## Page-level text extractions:
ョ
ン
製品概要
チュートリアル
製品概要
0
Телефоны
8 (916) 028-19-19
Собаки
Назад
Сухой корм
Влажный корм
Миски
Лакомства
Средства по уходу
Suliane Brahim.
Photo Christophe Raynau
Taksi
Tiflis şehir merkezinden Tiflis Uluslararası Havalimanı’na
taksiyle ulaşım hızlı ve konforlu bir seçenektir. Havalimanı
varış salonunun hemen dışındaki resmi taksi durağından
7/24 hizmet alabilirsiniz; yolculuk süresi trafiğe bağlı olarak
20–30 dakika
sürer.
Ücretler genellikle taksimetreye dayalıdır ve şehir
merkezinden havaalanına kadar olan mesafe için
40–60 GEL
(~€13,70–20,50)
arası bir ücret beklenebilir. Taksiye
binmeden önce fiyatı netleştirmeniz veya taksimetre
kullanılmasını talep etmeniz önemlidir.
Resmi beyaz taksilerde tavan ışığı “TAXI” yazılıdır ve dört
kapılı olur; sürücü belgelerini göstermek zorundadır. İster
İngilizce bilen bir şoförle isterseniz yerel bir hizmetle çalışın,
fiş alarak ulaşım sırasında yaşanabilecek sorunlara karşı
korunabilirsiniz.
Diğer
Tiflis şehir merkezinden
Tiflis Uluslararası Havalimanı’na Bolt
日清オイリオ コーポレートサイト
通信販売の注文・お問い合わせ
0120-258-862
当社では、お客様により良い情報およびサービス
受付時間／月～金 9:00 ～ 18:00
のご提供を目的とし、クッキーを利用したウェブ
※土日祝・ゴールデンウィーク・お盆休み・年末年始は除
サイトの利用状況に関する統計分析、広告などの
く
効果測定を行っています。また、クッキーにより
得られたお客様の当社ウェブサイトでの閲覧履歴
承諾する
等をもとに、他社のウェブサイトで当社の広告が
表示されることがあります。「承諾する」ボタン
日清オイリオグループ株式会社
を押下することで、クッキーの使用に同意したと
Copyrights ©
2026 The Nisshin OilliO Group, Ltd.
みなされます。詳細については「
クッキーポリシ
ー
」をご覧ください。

## EXERCISE:
Every line of the data above is to be repeated exactly.

## FINISHED EXERCISE:
ョ
ン
製品概要
チュートリアル
製品概要
0
Телефоны
8 (916) 028-19-19
Собаки
Назад
Сухой корм
Влажный корм
Миски
Лакомства
Средства по уходу
Suliane Brahim.
Photo Christophe Raynau
Taksi
Tiflis şehir merkezinden Tiflis Uluslararası Havalimanı’na
taksiyle ulaşım hızlı ve konforlu bir seçenektir. Havalimanı
varış salonunun hemen dışındaki resmi taksi durağından
7/24 hizmet alabilirsiniz; yolculuk süresi trafiğe bağlı olarak
20–30 dakika
sürer.
Ücretler genellikle taksimetreye dayalıdır ve şehir
merkezinden havaalanına kadar olan mesafe için
40–60 GEL
(~€13,70–20,50)
arası bir ücret beklenebilir. Taksiye
binmeden önce fiyatı netleştirmeniz veya taksimetre
kullanılmasını talep etmeniz önemlidir.
Resmi beyaz taksilerde tavan ışığı “TAXI” yazılıdır ve dört
kapılı olur; sürücü belgelerini göstermek zorundadır. İster
İngilizce bilen bir şoförle isterseniz yerel bir hizmetle çalışın,
fiş alarak ulaşım sırasında yaşanabilecek sorunlara karşı
korunabilirsiniz.
Diğer
Tiflis şehir merkezinden
Tiflis Uluslararası Havalimanı’na Bolt
日清オイリオ コーポレートサイト
通信販売の注文・お問い合わせ
0120-258-862
当社では、お客様により良い情報およびサービス
受付時間／月～金 9:00 ～ 18:00
のご提供を目的とし、クッキーを利用したウェブ
※土日祝・ゴールデンウィーク・お盆休み・年末年始は除
サイトの利用状況に関する統計分析、広告などの
く
効果測定を行っています。また、クッキーにより
得られたお客様の当社ウェブサイトでの閲覧履歴
承諾する
等をもとに、他社のウェブサイトで当社の広告が
表示されることがあります。「承諾する」ボタン
日清オイリオグループ株式会社
を押下することで、クッキーの使用に同意したと
Copyrights ©
2026 The Nisshin OilliO Group, Ltd.
みなされます。詳細については「
クッキーポリシ
ー
」をご覧ください。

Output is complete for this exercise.